Please note that the full test set will be made available after the competition concludes. - Update: We have release our full dataset in https://drive.google.com/file/d/14NNqLKSW1FzLGuGkqwlzyIPXnKDzEFX4/view?usp=sharing .
You can find the baselines and guidance at https://aistudio.baidu.com/datasetdetail/230144.
Notebook baseline: https://aistudio.baidu.com/projectdetail/6371316?sUid=2739660&shared=1&ts=1689818284921 baseline: https://aistudio.baidu.com/clusterprojectdetail/6549711
The organization structure of the dataset is as follows
.
├── dataset_items_test.json
├── dataset_items_train.json
├── dataset_items_val.json
├── test
├── train
└── val
We have merged the English and Chinese datasets together and you can split them if necessary
Labels 0, 1, 2 represent non-rumor, rumor, and unverified, respectively.
Images for each claim are stored in the img
folder.
The img_html_news
folder contains web pages and images retrieved based on the caption of each claim.

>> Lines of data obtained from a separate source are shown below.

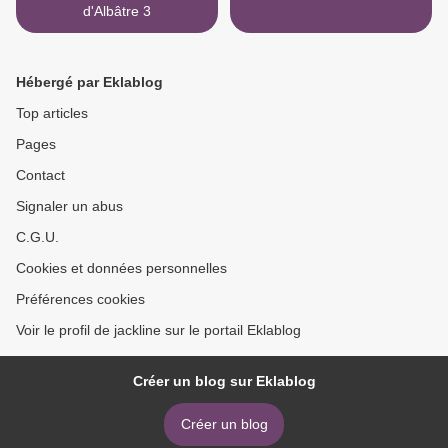
d'Albâtre 3
Hébergé par Eklablog
Top articles
Pages
Contact
Signaler un abus
C.G.U.
Cookies et données personnelles
Préférences cookies
Voir le profil de jackline sur le portail Eklablog
Créer un blog sur Eklablog
Créer un blog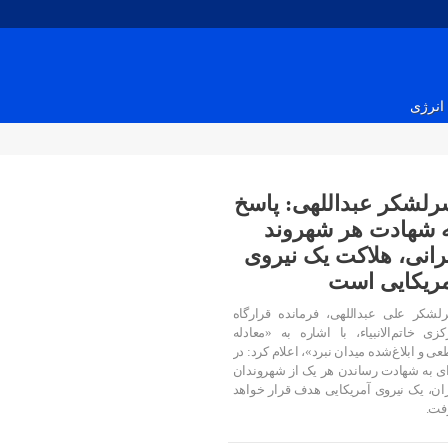
انرژی
لشکر عبداللهی: پاسخ
 شهادت هر شهروند
رانی، هلاکت یک نیروی
ریکایی است
لشکر علی عبداللهی، فرمانده قرارگاه
کزی خاتم‌الانبیاء، با اشاره به «معادله
ی و ابلاغ‌شده میدان نبرد»، اعلام کرد: در
ای به شهادت رساندن هر یک از شهروندان
ران، یک نیروی آمریکایی هدف قرار خواهد
فت.
۰۲ مرداد ۱۴۰۵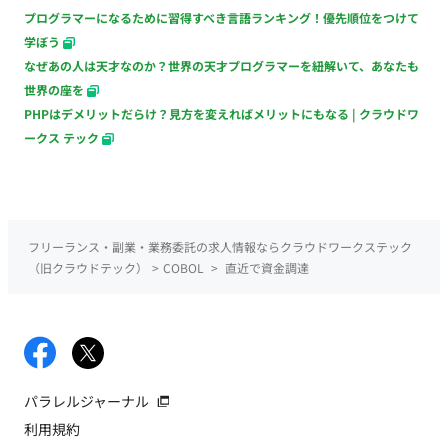
プログラマーになるために習得すべき言語ランキング！優先順位をつけて
学ぼう
なぜあの人は天才なのか？世界の天才プログラマーを紐解いて、あなたも
世界の座を
PHPはデメリットだらけ？見方を変えればメリットにもなる | クラウドワ
ークス テック
フリーランス・副業・業務委託の求人情報ならクラウドワークステック
（旧クラウドテック）
>
COBOL
>
直近で資金調達
パラレルジャーナル
利用規約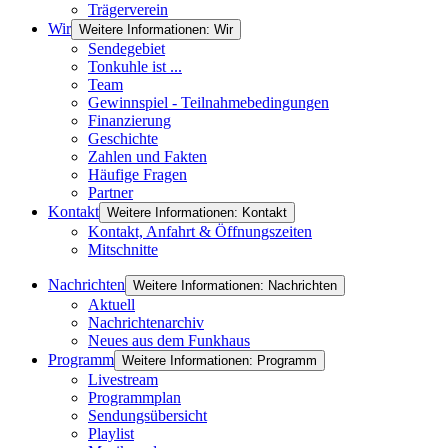
Trägerverein
Wir
Weitere Informationen: Wir
Sendegebiet
Tonkuhle ist ...
Team
Gewinnspiel - Teilnahmebedingungen
Finanzierung
Geschichte
Zahlen und Fakten
Häufige Fragen
Partner
Kontakt
Weitere Informationen: Kontakt
Kontakt, Anfahrt & Öffnungszeiten
Mitschnitte
Nachrichten
Weitere Informationen: Nachrichten
Aktuell
Nachrichtenarchiv
Neues aus dem Funkhaus
Programm
Weitere Informationen: Programm
Livestream
Programmplan
Sendungsübersicht
Playlist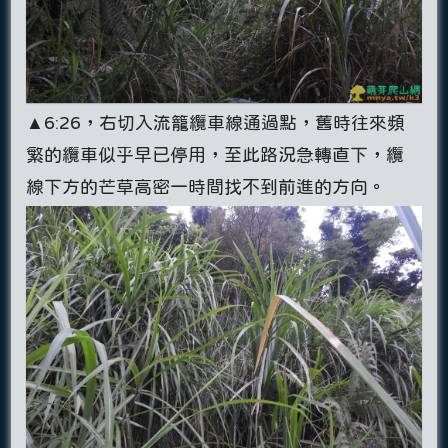
▲6:26，右切入流籠纜車線通過點，舊時往來頻
繁的纜車似乎早已停用，至此路況急轉直下，纜
線下方的芒草高密一時間找不到前進的方向。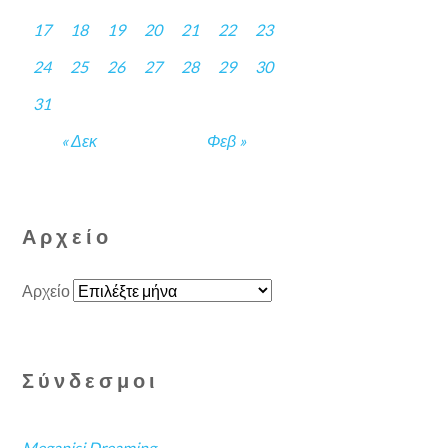
17
18
19
20
21
22
23
24
25
26
27
28
29
30
31
« Δεκ
Φεβ »
Αρχείο
Αρχείο
Σύνδεσμοι
Meganisi Dreaming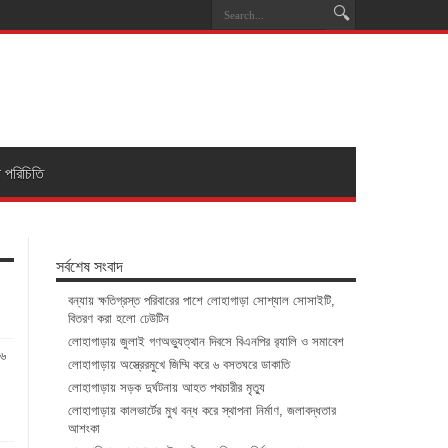
া পরিচিতি
সর্বশেষ সংবাদ
বন্যায় ক্ষতিগ্রস্ত পরিবারের পাশে লোহাগাড়া সোশ্যাল সোসাইটি,
বিতরণ করা হলো ঢেউটিন
লোহাগাড়ায় জুলাই গণঅভ্যুত্থান দিবসে বিএনপির র‌্যালি ও সমাবেশ
১৬
লোহাগাড়ায় অস্ত্রেরমুখে জিম্মি করে ৬ বসতঘরে ডাকাতি
লোহাগাড়ায় সড়ক দুর্ঘটনায় আহত পথচারীর মৃত্যু
লোহাগাড়ায় কালভার্টের মুখ বন্ধ করে স্থাপনা নির্মাণ, জলাবদ্ধতার
আশংকা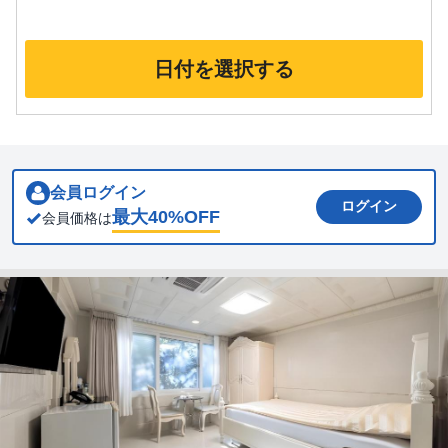
日付を選択する
会員ログイン
ログイン
最大
40
%OFF
会員価格は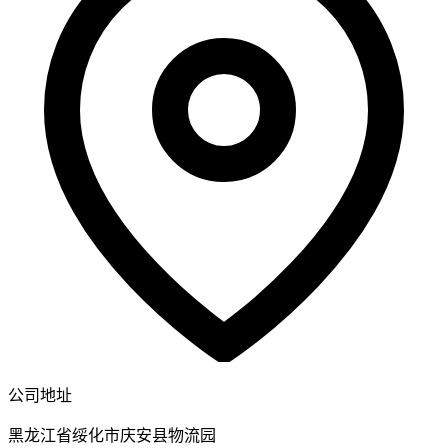
公司地址
黑龙江省绥化市庆安县物流园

The folder includes a direct_annotation.json
file containing the following information:
{
"img_link": "Link to the retrieved related image",
"page_link": "Link to the retrieved web page",
"domain": "Domain of the retrieved web page",
"snippet": "Brief summary of the retrieved web page",
"image_path": "Path to the retrieved image",
"html_path": "Path to the retrieved web page",
"page_title": "Title of the retrieved web page"
}
The inverse_search
folder contains web pages found based on the images in the claims. The folder includes an inverse_annotation.json
file containing the following information:
{
"entities": "Entities in the image of the claim",
"entities_scores": "Scores of the entities in the image of the claim",
"best_guess_lbl": "The most likely description of the image in the claim",
"all_fully_matched_captions": "",
"all_partially_matched_captions": "",
"fully_matched_no_text": "",
//The above three fields are values of the found web pages, which are a list. Each element in the list is a dictionary, formatted as follows:
{
"page_link": "Link to the retrieved web page",
"image_link": "Link to the retrieved image",
"html_path": "Path to the retrieved web page",
"title": "Title of the retrieved web page"
}
}
Our datasets are open sourced for commercial and academic use and licensed under CC-BY-SA 4.0 license.